* **What is required**
Using the data below, repeat all of it precisely.

--- Source data ---

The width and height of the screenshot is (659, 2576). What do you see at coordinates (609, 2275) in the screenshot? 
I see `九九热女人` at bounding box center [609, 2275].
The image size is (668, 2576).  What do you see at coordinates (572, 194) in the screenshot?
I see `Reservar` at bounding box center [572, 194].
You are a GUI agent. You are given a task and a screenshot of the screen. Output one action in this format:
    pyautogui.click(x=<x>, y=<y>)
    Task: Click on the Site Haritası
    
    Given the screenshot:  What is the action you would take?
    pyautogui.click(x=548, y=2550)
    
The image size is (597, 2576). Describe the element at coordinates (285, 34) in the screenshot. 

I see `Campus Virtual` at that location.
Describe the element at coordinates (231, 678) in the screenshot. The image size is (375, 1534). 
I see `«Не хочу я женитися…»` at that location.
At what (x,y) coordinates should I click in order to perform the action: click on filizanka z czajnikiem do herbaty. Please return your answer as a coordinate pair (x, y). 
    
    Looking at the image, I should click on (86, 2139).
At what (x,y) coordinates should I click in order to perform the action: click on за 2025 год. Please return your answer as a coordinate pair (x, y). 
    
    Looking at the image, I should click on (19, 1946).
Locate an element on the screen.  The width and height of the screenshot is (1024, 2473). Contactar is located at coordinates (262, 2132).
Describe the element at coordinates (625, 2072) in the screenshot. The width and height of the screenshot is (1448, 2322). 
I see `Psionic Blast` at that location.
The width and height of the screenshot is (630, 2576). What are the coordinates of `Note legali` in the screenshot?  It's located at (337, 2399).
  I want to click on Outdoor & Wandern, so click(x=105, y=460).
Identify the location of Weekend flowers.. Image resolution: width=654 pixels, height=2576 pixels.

---

* **Task answer**
The width and height of the screenshot is (659, 2576). What do you see at coordinates (609, 2275) in the screenshot? 
I see `九九热女人` at bounding box center [609, 2275].
The image size is (668, 2576).  What do you see at coordinates (572, 194) in the screenshot?
I see `Reservar` at bounding box center [572, 194].
You are a GUI agent. You are given a task and a screenshot of the screen. Output one action in this format:
    pyautogui.click(x=<x>, y=<y>)
    Task: Click on the Site Haritası
    
    Given the screenshot:  What is the action you would take?
    pyautogui.click(x=548, y=2550)
    
The image size is (597, 2576). Describe the element at coordinates (285, 34) in the screenshot. 

I see `Campus Virtual` at that location.
Describe the element at coordinates (231, 678) in the screenshot. The image size is (375, 1534). 
I see `«Не хочу я женитися…»` at that location.
At what (x,y) coordinates should I click in order to perform the action: click on filizanka z czajnikiem do herbaty. Please return your answer as a coordinate pair (x, y). 
    
    Looking at the image, I should click on (86, 2139).
At what (x,y) coordinates should I click in order to perform the action: click on за 2025 год. Please return your answer as a coordinate pair (x, y). 
    
    Looking at the image, I should click on (19, 1946).
Locate an element on the screen.  The width and height of the screenshot is (1024, 2473). Contactar is located at coordinates (262, 2132).
Describe the element at coordinates (625, 2072) in the screenshot. The width and height of the screenshot is (1448, 2322). 
I see `Psionic Blast` at that location.
The width and height of the screenshot is (630, 2576). What are the coordinates of `Note legali` in the screenshot?  It's located at (337, 2399).
  I want to click on Outdoor & Wandern, so click(x=105, y=460).
Identify the location of Weekend flowers.. Image resolution: width=654 pixels, height=2576 pixels.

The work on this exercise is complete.